Vol. 29 No. 16 · 16 August 2007

It seems likely, as Michel Lechat writes, that Yonda was not the kind of leper settlement that Graham Greene had been looking for (LRB, 2 August). Greene’s treatment of leprosy in A Burnt-Out Case is in many ways anachronistic, as the missionary and leprologist Robert Cochrane remarked when he reviewed the novel in 1961. A Burnt-Out Case looks back to a time when the leper offered the would-be saint the possibility of martyrdom, as its references to Father Damien, the now canonised martyr-priest of the Hawaiian leper colony on Molokai, indicate. Lechat’s fictional other, Dr Colin, remarks that Schweitzer attracts the type who ‘would rather wash the feet with their hair … than clean them with something more antiseptic’. Cherishing the leper, once a mark of sainthood, has become suspect. In the world of the modern leprosarium, as described by Lechat, the danger has gone out of leprosy. Greene’s novel both accepts and regrets this. A Burnt-Out Case has it both ways, exploiting the dread of infection that leprosy has traditionally provoked while presenting a modern leprosarium concerned with curing rather than loving the infected.

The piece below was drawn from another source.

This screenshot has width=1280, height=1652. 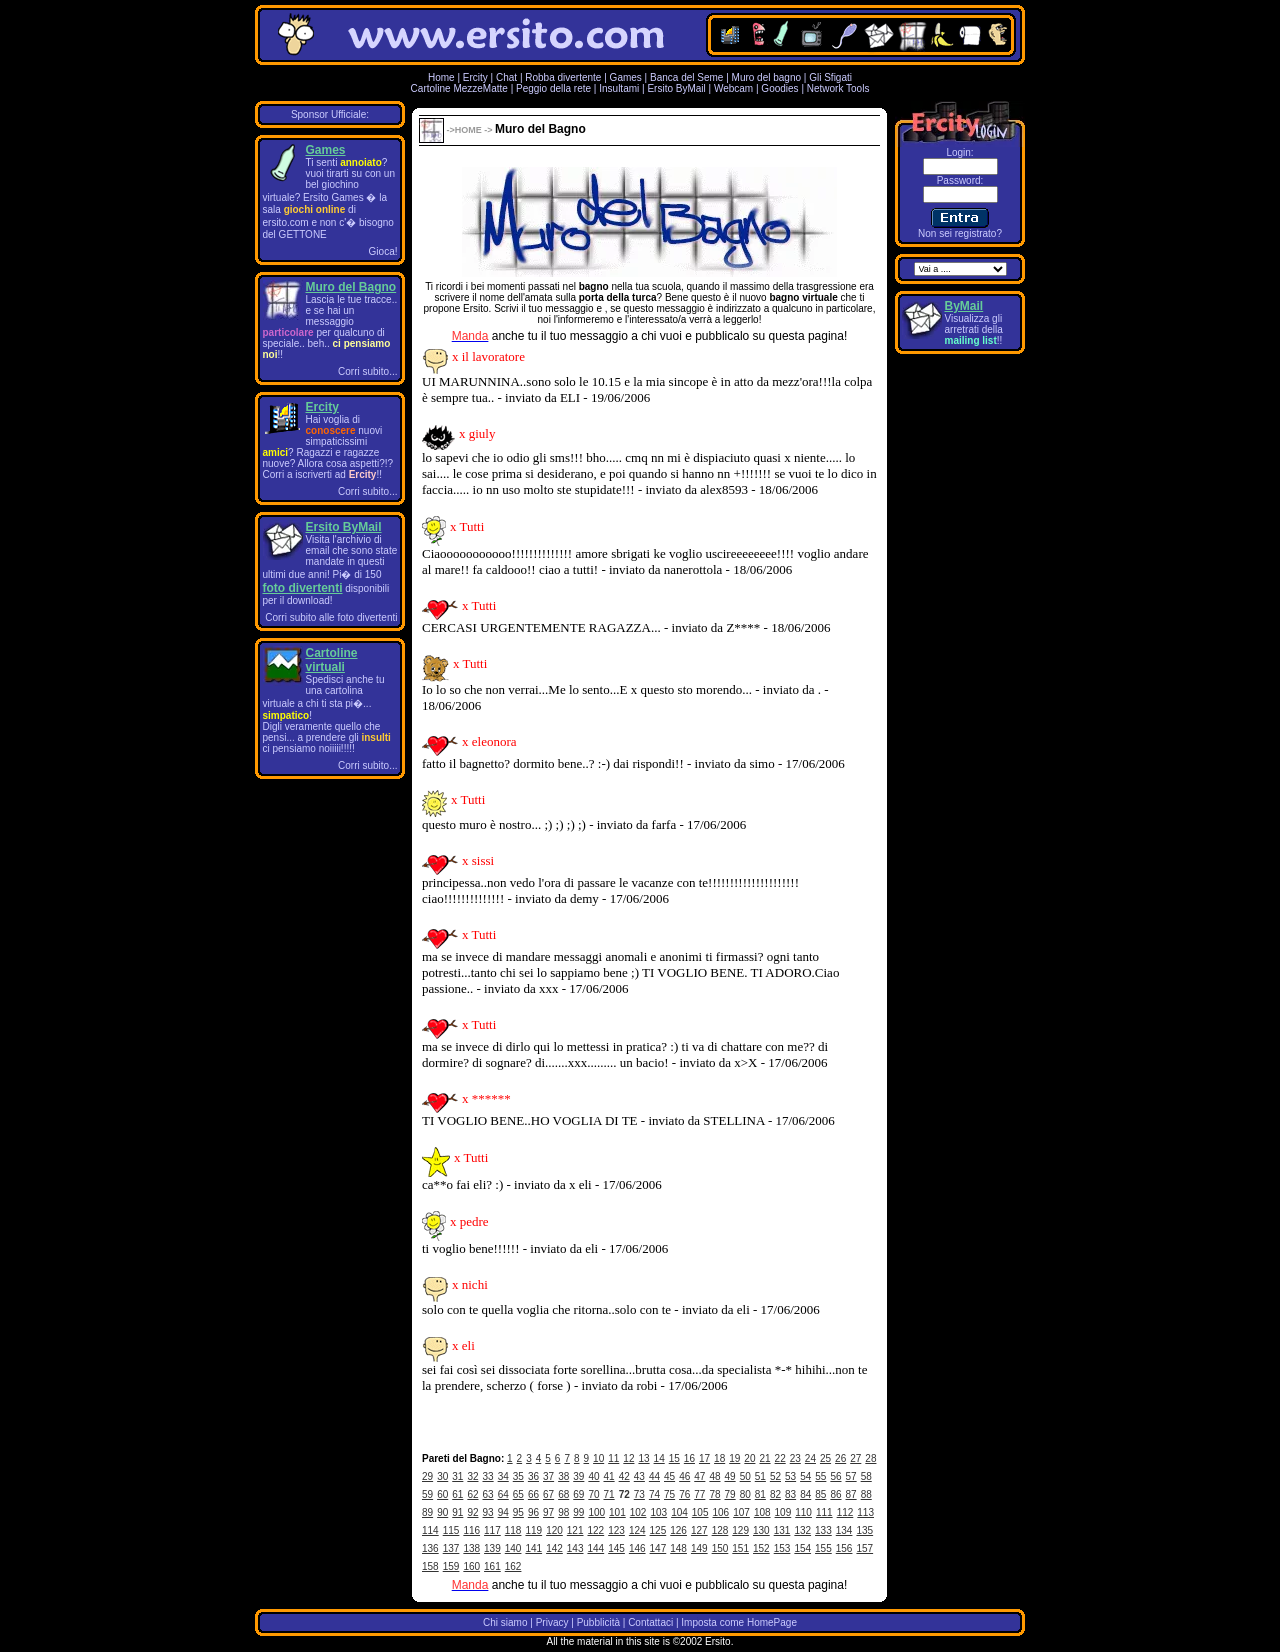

I’m not surprised that Greene didn’t like Lechat mentioning Conrad to him. Greene insisted that his Congo was ‘a region of the mind’, but it is clear from both novel and journal that this region is being shared with Conrad. As he travelled upriver, repeating the journey made by Conrad in 1890, he was reading Heart of Darkness and there are traces of Conrad’s story all over A Burnt-Out Case. Fundamentally it offered Greene a narrative structure – the river journey with its stations, the quest for meaning or salvation – that he could use and ironise. But the influence of Conrad created problems. Leper settlements were no longer necessarily among the dark places of the earth, and Yonda, as described by Lechat, certainly wasn’t. But the insistent parallel Greene makes between Querry’s emotional and spiritual numbness and the condition of the leper threatens to reduce the settlement to a place of extremity in which Greene’s hero seeks to recover his ability to feel and suffer. Indeed, Greene’s reassurances to Lechat that he merely wanted the leper settlement as ‘background’ underlines this point. It also recalls Chinua Achebe’s objection to Heart of Darkness: ‘Can nobody see the preposterous and perverse arrogance in thus reducing Africa to the role of props for the break-up of one petty European mind.’ Achebe’s criticism seems more pertinent to A Burnt-Out Case: Greene works much harder to establish sympathy for Querry than Conrad ever does for Kurtz.